--- RECORD EXTRACTS ---
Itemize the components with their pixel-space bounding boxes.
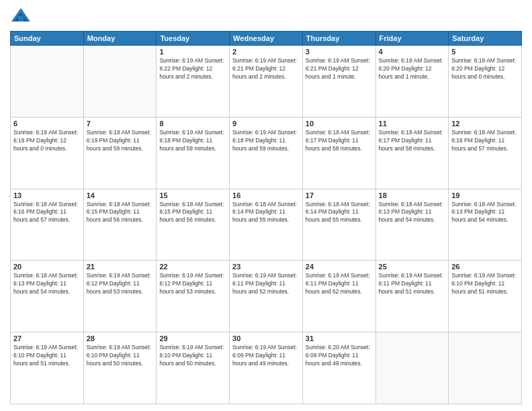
day-info: Sunrise: 6:18 AM Sunset: 6:13 PM Dayligh… — [451, 201, 519, 225]
calendar-cell-2-0: 13Sunrise: 6:18 AM Sunset: 6:16 PM Dayli… — [11, 189, 84, 261]
day-info: Sunrise: 6:20 AM Sunset: 6:09 PM Dayligh… — [306, 344, 373, 368]
day-info: Sunrise: 6:19 AM Sunset: 6:22 PM Dayligh… — [159, 57, 226, 81]
calendar-cell-0-4: 3Sunrise: 6:19 AM Sunset: 6:21 PM Daylig… — [302, 46, 375, 118]
day-number: 16 — [232, 191, 300, 199]
logo-icon — [10, 7, 32, 26]
calendar-cell-1-1: 7Sunrise: 6:19 AM Sunset: 6:19 PM Daylig… — [83, 117, 157, 189]
svg-rect-2 — [18, 16, 24, 21]
day-info: Sunrise: 6:18 AM Sunset: 6:17 PM Dayligh… — [379, 129, 446, 153]
calendar-cell-4-4: 31Sunrise: 6:20 AM Sunset: 6:09 PM Dayli… — [302, 332, 375, 404]
day-info: Sunrise: 6:18 AM Sunset: 6:15 PM Dayligh… — [159, 201, 226, 225]
calendar-week-0: 1Sunrise: 6:19 AM Sunset: 6:22 PM Daylig… — [11, 46, 522, 118]
calendar-cell-3-5: 25Sunrise: 6:19 AM Sunset: 6:11 PM Dayli… — [375, 261, 449, 332]
calendar-cell-4-5 — [375, 332, 449, 404]
calendar-header-row: SundayMondayTuesdayWednesdayThursdayFrid… — [11, 32, 522, 46]
day-info: Sunrise: 6:19 AM Sunset: 6:10 PM Dayligh… — [13, 344, 81, 368]
day-info: Sunrise: 6:18 AM Sunset: 6:15 PM Dayligh… — [87, 201, 154, 225]
day-info: Sunrise: 6:19 AM Sunset: 6:20 PM Dayligh… — [379, 57, 446, 81]
day-info: Sunrise: 6:19 AM Sunset: 6:10 PM Dayligh… — [87, 344, 154, 368]
day-info: Sunrise: 6:18 AM Sunset: 6:14 PM Dayligh… — [232, 201, 300, 225]
calendar-cell-0-3: 2Sunrise: 6:19 AM Sunset: 6:21 PM Daylig… — [230, 46, 303, 118]
day-number: 13 — [13, 191, 81, 199]
day-number: 30 — [232, 334, 300, 342]
calendar-cell-4-1: 28Sunrise: 6:19 AM Sunset: 6:10 PM Dayli… — [83, 332, 157, 404]
calendar-cell-4-2: 29Sunrise: 6:19 AM Sunset: 6:10 PM Dayli… — [157, 332, 230, 404]
day-number: 5 — [451, 48, 519, 56]
day-info: Sunrise: 6:19 AM Sunset: 6:19 PM Dayligh… — [13, 129, 81, 153]
calendar-cell-2-3: 16Sunrise: 6:18 AM Sunset: 6:14 PM Dayli… — [230, 189, 303, 261]
day-number: 21 — [87, 263, 154, 271]
day-info: Sunrise: 6:19 AM Sunset: 6:21 PM Dayligh… — [232, 57, 300, 81]
day-info: Sunrise: 6:19 AM Sunset: 6:10 PM Dayligh… — [451, 272, 519, 296]
calendar-cell-2-2: 15Sunrise: 6:18 AM Sunset: 6:15 PM Dayli… — [157, 189, 230, 261]
calendar-cell-4-0: 27Sunrise: 6:19 AM Sunset: 6:10 PM Dayli… — [11, 332, 84, 404]
calendar-header-friday: Friday — [375, 32, 449, 46]
day-info: Sunrise: 6:19 AM Sunset: 6:11 PM Dayligh… — [379, 272, 446, 296]
calendar-week-3: 20Sunrise: 6:18 AM Sunset: 6:13 PM Dayli… — [11, 261, 522, 332]
day-info: Sunrise: 6:18 AM Sunset: 6:13 PM Dayligh… — [379, 201, 446, 225]
day-info: Sunrise: 6:19 AM Sunset: 6:18 PM Dayligh… — [159, 129, 226, 153]
calendar-cell-3-4: 24Sunrise: 6:19 AM Sunset: 6:11 PM Dayli… — [302, 261, 375, 332]
calendar-cell-3-1: 21Sunrise: 6:19 AM Sunset: 6:12 PM Dayli… — [83, 261, 157, 332]
day-number: 22 — [159, 263, 226, 271]
day-info: Sunrise: 6:18 AM Sunset: 6:16 PM Dayligh… — [451, 129, 519, 153]
calendar-cell-1-0: 6Sunrise: 6:19 AM Sunset: 6:19 PM Daylig… — [11, 117, 84, 189]
day-number: 19 — [451, 191, 519, 199]
day-info: Sunrise: 6:19 AM Sunset: 6:20 PM Dayligh… — [451, 57, 519, 81]
calendar-cell-1-3: 9Sunrise: 6:19 AM Sunset: 6:18 PM Daylig… — [230, 117, 303, 189]
calendar-cell-1-5: 11Sunrise: 6:18 AM Sunset: 6:17 PM Dayli… — [375, 117, 449, 189]
day-info: Sunrise: 6:19 AM Sunset: 6:12 PM Dayligh… — [159, 272, 226, 296]
calendar-cell-3-6: 26Sunrise: 6:19 AM Sunset: 6:10 PM Dayli… — [449, 261, 522, 332]
day-number: 26 — [451, 263, 519, 271]
day-number: 10 — [306, 120, 373, 128]
calendar-week-2: 13Sunrise: 6:18 AM Sunset: 6:16 PM Dayli… — [11, 189, 522, 261]
day-number: 24 — [306, 263, 373, 271]
calendar-header-monday: Monday — [83, 32, 157, 46]
day-info: Sunrise: 6:18 AM Sunset: 6:16 PM Dayligh… — [13, 201, 81, 225]
header — [10, 7, 522, 26]
calendar-table: SundayMondayTuesdayWednesdayThursdayFrid… — [10, 31, 522, 404]
calendar-header-wednesday: Wednesday — [230, 32, 303, 46]
day-number: 3 — [306, 48, 373, 56]
day-number: 4 — [379, 48, 446, 56]
day-number: 17 — [306, 191, 373, 199]
calendar-week-1: 6Sunrise: 6:19 AM Sunset: 6:19 PM Daylig… — [11, 117, 522, 189]
day-info: Sunrise: 6:19 AM Sunset: 6:12 PM Dayligh… — [87, 272, 154, 296]
calendar-header-saturday: Saturday — [449, 32, 522, 46]
day-number: 12 — [451, 120, 519, 128]
day-number: 18 — [379, 191, 446, 199]
day-number: 7 — [87, 120, 154, 128]
day-number: 28 — [87, 334, 154, 342]
day-info: Sunrise: 6:19 AM Sunset: 6:11 PM Dayligh… — [306, 272, 373, 296]
day-number: 8 — [159, 120, 226, 128]
calendar-cell-0-5: 4Sunrise: 6:19 AM Sunset: 6:20 PM Daylig… — [375, 46, 449, 118]
calendar-cell-4-6 — [449, 332, 522, 404]
day-number: 20 — [13, 263, 81, 271]
calendar-cell-0-1 — [83, 46, 157, 118]
day-number: 31 — [306, 334, 373, 342]
calendar-cell-1-4: 10Sunrise: 6:18 AM Sunset: 6:17 PM Dayli… — [302, 117, 375, 189]
logo — [10, 7, 34, 26]
day-number: 23 — [232, 263, 300, 271]
calendar-cell-1-6: 12Sunrise: 6:18 AM Sunset: 6:16 PM Dayli… — [449, 117, 522, 189]
day-number: 9 — [232, 120, 300, 128]
day-number: 6 — [13, 120, 81, 128]
calendar-cell-0-6: 5Sunrise: 6:19 AM Sunset: 6:20 PM Daylig… — [449, 46, 522, 118]
day-info: Sunrise: 6:18 AM Sunset: 6:14 PM Dayligh… — [306, 201, 373, 225]
day-info: Sunrise: 6:19 AM Sunset: 6:19 PM Dayligh… — [87, 129, 154, 153]
day-number: 14 — [87, 191, 154, 199]
day-number: 25 — [379, 263, 446, 271]
day-number: 1 — [159, 48, 226, 56]
calendar-cell-3-3: 23Sunrise: 6:19 AM Sunset: 6:11 PM Dayli… — [230, 261, 303, 332]
calendar-cell-1-2: 8Sunrise: 6:19 AM Sunset: 6:18 PM Daylig… — [157, 117, 230, 189]
calendar-cell-2-5: 18Sunrise: 6:18 AM Sunset: 6:13 PM Dayli… — [375, 189, 449, 261]
calendar-cell-2-4: 17Sunrise: 6:18 AM Sunset: 6:14 PM Dayli… — [302, 189, 375, 261]
calendar-cell-0-0 — [11, 46, 84, 118]
day-info: Sunrise: 6:18 AM Sunset: 6:13 PM Dayligh… — [13, 272, 81, 296]
day-number: 15 — [159, 191, 226, 199]
day-info: Sunrise: 6:19 AM Sunset: 6:10 PM Dayligh… — [159, 344, 226, 368]
day-info: Sunrise: 6:19 AM Sunset: 6:18 PM Dayligh… — [232, 129, 300, 153]
calendar-cell-2-6: 19Sunrise: 6:18 AM Sunset: 6:13 PM Dayli… — [449, 189, 522, 261]
calendar-cell-3-0: 20Sunrise: 6:18 AM Sunset: 6:13 PM Dayli… — [11, 261, 84, 332]
day-info: Sunrise: 6:19 AM Sunset: 6:11 PM Dayligh… — [232, 272, 300, 296]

--- YOUR ASSIGNMENT ---
The answer must be every line of the listing that holds the word "SundayMondayTuesdayWednesdayThursdayFrid".

--- WRITTEN RESPONSE ---
calendar-header-row: SundayMondayTuesdayWednesdayThursdayFrid… — [11, 32, 522, 46]
calendar-table: SundayMondayTuesdayWednesdayThursdayFrid… — [10, 31, 522, 404]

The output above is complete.